### EXERCISE DESCRIPTION
Report how many lines in the records below hold the word "that". Add nothing to the number.

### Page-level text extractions
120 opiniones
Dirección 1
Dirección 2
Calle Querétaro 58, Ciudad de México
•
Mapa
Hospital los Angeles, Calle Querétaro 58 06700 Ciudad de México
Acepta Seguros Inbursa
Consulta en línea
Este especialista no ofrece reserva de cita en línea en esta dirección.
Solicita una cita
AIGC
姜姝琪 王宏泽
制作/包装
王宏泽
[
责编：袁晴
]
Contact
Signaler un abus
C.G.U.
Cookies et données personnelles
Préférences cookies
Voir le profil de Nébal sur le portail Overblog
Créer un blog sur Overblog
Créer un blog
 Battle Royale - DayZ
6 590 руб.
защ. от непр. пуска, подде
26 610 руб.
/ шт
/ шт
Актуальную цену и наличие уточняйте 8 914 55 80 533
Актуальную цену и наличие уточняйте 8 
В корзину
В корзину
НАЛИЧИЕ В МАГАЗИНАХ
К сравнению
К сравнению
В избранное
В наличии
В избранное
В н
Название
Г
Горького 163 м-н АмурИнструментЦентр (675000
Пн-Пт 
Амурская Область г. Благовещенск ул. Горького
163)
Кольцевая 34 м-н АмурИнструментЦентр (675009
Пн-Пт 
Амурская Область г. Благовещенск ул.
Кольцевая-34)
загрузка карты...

==

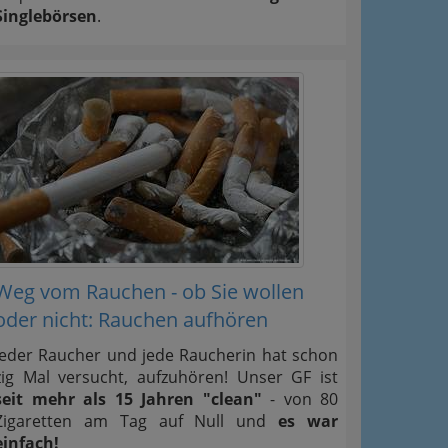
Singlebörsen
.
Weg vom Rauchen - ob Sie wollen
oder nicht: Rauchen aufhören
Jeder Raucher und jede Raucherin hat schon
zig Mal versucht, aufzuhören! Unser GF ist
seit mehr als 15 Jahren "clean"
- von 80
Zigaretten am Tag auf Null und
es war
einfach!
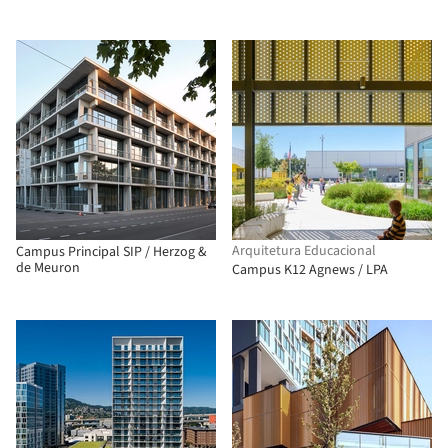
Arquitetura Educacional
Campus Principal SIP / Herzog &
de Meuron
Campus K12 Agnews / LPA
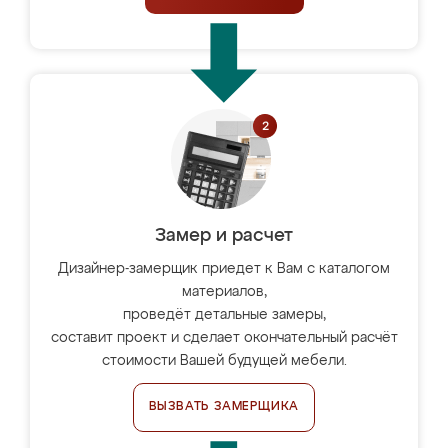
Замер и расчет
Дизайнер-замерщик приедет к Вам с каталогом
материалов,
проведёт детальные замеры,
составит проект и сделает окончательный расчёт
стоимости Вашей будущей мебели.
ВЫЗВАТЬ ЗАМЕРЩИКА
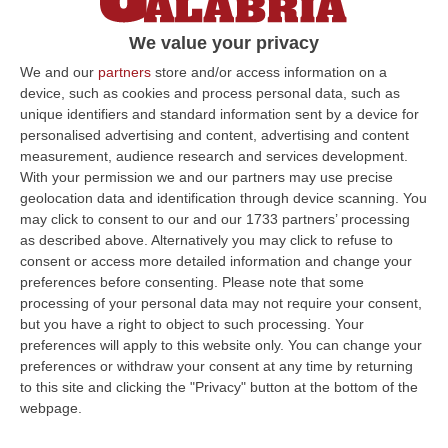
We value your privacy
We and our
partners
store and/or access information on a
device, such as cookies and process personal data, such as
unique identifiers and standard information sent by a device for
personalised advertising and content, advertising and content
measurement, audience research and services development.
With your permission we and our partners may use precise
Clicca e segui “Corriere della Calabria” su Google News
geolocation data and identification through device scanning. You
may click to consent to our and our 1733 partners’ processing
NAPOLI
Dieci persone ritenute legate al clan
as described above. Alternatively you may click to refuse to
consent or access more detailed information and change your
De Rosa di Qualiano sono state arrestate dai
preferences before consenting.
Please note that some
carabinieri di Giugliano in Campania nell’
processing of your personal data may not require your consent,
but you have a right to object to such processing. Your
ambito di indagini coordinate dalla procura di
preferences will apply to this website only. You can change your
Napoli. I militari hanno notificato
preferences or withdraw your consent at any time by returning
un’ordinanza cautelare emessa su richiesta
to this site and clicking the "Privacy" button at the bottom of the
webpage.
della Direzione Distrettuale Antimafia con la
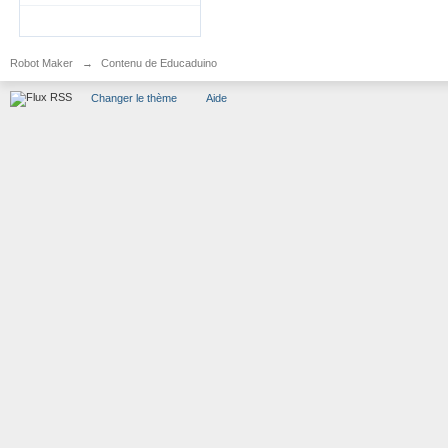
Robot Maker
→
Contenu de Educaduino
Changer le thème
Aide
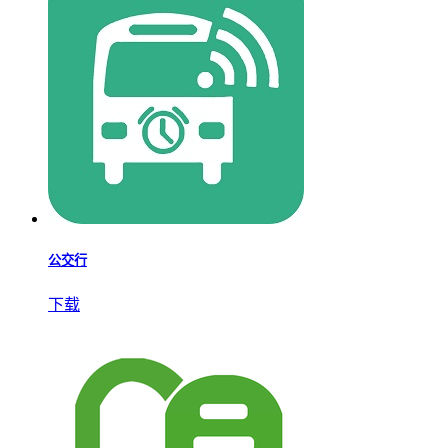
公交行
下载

---

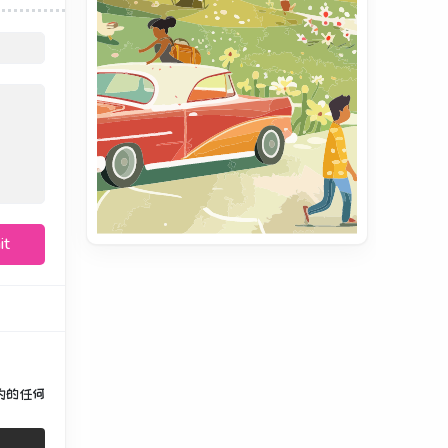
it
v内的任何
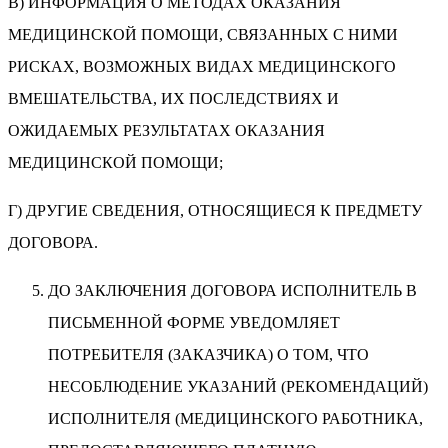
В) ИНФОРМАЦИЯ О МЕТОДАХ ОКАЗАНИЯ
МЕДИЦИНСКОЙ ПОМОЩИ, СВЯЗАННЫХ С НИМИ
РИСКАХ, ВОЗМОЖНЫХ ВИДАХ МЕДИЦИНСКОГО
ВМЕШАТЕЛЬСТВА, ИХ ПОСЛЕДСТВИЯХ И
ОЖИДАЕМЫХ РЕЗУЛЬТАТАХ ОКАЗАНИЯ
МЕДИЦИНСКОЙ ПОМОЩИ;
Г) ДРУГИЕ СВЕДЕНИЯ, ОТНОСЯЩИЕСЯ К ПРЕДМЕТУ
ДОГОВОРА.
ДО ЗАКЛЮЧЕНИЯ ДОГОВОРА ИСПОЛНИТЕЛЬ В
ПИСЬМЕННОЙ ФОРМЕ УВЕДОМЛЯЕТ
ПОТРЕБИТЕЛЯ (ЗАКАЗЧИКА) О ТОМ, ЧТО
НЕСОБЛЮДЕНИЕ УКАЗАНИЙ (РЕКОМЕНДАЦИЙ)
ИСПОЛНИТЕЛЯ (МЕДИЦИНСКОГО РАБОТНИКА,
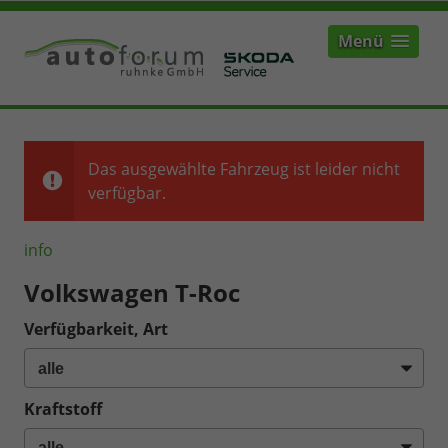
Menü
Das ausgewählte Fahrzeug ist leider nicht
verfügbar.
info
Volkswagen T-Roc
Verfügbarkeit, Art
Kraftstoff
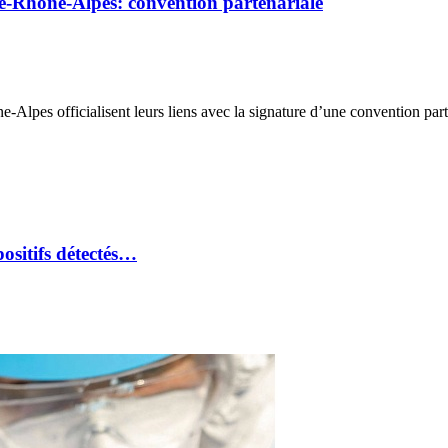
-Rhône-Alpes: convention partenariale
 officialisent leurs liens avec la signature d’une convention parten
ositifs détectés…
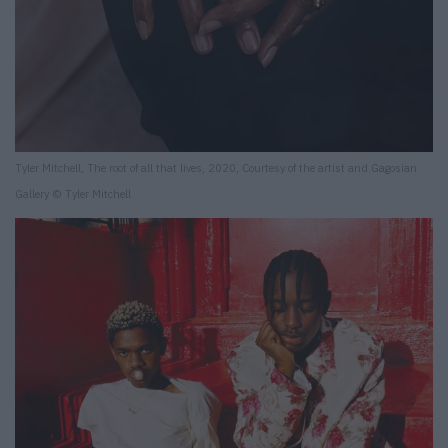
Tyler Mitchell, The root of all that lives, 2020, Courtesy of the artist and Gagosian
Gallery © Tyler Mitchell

### SOLUTION FOR THIS TASK
2